### [TASK PROMPT]
Only the lines below starting at the one that contains "This screenshot has height=2464, width=1490." and ending at the one that contains "The image size is (349, 2576)." are to be reproduced, exactly and with both ends kept.

DATASET EXTRACT Start Marker

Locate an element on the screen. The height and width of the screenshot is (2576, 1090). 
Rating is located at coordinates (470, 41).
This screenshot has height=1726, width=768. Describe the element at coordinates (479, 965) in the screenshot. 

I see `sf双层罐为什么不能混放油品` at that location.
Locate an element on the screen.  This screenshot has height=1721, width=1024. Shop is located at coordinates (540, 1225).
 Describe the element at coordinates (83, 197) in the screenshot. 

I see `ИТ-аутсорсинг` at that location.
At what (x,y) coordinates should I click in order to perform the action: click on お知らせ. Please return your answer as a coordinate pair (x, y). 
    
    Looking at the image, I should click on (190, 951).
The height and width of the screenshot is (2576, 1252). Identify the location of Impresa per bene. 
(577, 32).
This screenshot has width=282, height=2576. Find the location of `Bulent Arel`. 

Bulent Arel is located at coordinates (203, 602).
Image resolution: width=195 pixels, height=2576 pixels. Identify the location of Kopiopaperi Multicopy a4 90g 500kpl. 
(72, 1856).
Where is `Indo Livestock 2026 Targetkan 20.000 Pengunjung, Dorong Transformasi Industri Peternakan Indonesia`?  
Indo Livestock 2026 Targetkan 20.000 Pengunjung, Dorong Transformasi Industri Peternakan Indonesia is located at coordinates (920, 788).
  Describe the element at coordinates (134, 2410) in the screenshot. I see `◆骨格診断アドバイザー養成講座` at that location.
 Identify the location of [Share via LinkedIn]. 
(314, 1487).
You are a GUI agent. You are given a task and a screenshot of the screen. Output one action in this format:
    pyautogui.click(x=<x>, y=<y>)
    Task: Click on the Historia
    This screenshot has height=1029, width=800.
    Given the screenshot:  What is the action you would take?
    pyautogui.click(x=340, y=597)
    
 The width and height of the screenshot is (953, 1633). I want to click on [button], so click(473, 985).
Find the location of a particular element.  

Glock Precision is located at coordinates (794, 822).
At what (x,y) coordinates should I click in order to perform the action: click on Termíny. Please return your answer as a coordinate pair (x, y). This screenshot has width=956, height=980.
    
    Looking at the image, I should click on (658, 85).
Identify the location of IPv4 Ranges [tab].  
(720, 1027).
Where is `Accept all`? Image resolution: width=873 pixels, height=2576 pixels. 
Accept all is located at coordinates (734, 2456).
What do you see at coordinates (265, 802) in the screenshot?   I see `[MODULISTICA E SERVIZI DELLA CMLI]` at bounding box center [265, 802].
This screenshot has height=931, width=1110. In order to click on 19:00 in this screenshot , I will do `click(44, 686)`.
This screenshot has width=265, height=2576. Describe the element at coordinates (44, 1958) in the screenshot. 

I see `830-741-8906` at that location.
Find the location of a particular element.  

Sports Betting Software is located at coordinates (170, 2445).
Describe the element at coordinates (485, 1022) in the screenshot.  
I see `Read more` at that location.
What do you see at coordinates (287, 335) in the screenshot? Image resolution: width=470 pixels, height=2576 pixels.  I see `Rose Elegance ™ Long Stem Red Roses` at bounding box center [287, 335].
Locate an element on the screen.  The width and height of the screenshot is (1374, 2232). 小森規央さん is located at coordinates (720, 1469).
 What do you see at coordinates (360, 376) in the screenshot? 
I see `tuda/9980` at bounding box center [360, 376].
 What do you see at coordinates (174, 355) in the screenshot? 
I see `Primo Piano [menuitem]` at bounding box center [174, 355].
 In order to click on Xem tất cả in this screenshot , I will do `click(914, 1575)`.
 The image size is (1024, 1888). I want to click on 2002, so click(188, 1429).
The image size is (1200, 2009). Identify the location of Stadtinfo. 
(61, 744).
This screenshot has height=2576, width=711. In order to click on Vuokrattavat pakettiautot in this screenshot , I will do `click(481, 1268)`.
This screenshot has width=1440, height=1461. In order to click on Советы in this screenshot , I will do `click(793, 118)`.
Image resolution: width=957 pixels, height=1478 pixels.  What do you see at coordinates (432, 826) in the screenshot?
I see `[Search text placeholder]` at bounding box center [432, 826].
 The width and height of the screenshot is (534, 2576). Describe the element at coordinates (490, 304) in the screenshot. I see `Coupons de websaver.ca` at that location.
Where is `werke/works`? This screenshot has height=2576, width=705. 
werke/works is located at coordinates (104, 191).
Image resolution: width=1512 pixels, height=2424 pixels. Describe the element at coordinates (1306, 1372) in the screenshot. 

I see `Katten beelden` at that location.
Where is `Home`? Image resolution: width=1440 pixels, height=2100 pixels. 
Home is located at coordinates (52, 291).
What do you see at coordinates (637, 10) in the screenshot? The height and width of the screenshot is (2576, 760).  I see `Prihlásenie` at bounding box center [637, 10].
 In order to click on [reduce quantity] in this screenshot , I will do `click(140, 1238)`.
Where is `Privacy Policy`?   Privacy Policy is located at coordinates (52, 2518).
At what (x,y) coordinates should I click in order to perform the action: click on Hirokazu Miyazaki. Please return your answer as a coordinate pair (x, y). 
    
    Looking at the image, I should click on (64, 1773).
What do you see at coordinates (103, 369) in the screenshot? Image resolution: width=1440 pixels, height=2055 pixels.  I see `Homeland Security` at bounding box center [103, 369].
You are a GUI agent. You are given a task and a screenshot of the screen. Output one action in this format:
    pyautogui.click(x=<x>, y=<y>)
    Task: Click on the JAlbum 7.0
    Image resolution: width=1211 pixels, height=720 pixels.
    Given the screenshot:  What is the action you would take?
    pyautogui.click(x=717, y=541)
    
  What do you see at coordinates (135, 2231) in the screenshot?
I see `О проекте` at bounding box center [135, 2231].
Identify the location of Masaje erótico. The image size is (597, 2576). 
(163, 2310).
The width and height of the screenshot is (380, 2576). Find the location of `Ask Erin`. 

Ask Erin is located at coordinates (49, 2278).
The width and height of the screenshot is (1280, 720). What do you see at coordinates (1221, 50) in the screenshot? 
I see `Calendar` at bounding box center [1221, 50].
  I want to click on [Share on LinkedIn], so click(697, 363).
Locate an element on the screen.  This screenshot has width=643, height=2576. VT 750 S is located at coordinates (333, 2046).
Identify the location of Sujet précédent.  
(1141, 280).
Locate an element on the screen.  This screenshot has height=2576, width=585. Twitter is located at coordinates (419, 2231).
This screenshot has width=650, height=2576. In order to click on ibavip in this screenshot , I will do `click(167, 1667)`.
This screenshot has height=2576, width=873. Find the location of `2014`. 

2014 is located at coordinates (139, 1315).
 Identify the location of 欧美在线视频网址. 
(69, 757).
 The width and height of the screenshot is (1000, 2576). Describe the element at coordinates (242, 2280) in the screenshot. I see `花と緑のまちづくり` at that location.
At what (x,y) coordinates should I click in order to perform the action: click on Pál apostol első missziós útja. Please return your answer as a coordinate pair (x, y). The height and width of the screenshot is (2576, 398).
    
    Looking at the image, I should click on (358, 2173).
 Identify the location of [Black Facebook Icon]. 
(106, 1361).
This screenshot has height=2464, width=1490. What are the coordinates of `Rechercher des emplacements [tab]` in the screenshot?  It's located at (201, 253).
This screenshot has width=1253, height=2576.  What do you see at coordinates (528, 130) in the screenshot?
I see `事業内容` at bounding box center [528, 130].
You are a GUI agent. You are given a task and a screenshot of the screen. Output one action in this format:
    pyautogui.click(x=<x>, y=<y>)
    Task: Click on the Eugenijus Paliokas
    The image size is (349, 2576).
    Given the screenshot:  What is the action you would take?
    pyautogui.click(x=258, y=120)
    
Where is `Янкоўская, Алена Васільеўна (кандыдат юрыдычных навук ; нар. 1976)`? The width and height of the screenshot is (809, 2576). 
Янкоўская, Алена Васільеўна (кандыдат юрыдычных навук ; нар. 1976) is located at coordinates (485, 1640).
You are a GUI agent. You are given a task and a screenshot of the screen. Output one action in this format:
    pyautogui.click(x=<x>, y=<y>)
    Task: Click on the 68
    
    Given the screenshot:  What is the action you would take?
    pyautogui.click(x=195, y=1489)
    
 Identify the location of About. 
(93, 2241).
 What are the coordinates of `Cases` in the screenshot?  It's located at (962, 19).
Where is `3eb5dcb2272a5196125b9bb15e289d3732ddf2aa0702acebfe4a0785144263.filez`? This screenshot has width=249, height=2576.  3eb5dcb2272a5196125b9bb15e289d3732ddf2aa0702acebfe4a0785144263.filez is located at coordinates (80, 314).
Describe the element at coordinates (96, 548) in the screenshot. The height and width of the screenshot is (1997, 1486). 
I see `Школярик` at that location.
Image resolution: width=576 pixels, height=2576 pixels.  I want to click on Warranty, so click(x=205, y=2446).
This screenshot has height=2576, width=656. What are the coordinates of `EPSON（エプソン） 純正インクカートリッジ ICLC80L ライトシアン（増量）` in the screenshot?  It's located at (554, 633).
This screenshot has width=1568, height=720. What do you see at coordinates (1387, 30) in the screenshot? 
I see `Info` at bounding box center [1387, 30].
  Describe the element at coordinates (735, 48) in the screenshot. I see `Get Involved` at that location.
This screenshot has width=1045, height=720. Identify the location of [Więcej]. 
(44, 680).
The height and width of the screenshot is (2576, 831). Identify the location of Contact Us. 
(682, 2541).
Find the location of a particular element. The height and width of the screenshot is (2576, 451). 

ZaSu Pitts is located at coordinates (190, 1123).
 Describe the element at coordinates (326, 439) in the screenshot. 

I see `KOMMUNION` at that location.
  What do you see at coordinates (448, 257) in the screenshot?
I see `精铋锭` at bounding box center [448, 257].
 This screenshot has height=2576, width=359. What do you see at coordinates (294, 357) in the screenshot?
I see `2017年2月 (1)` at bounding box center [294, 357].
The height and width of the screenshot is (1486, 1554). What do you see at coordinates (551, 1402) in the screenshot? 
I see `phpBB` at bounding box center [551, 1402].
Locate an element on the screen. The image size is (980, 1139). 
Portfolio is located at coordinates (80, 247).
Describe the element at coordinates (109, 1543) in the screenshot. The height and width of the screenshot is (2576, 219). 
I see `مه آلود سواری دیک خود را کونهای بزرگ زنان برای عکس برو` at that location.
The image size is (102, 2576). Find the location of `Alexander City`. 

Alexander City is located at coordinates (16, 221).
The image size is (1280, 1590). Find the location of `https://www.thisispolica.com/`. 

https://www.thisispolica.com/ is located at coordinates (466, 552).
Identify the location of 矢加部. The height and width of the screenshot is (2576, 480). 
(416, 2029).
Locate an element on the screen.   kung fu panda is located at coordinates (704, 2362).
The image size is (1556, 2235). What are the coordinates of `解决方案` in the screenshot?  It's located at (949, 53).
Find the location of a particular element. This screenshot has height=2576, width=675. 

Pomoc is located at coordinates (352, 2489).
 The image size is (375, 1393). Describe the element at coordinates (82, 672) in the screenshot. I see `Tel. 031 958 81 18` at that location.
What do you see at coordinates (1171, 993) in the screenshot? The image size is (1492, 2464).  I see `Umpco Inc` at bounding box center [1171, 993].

DATASET EXTRACT End Marker

### [COMPLETED TASK]
This screenshot has height=2464, width=1490. What are the coordinates of `Rechercher des emplacements [tab]` in the screenshot?  It's located at (201, 253).
This screenshot has width=1253, height=2576.  What do you see at coordinates (528, 130) in the screenshot?
I see `事業内容` at bounding box center [528, 130].
You are a GUI agent. You are given a task and a screenshot of the screen. Output one action in this format:
    pyautogui.click(x=<x>, y=<y>)
    Task: Click on the Eugenijus Paliokas
    The image size is (349, 2576).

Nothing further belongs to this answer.